> DATASET CONTENT:
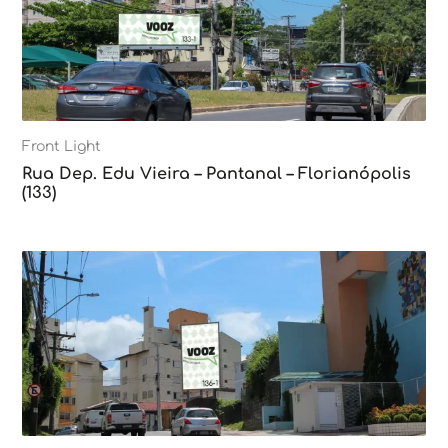
Front Light
Rua Dep. Edu Vieira – Pantanal – Florianópolis
(133)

> EXERCISE DETAILS: Everything in the material except the pictures should be output verbatim.

> WRITTEN SOLUTION:
Front Light
Rua Dep. Edu Vieira – Pantanal – Florianópolis
(133)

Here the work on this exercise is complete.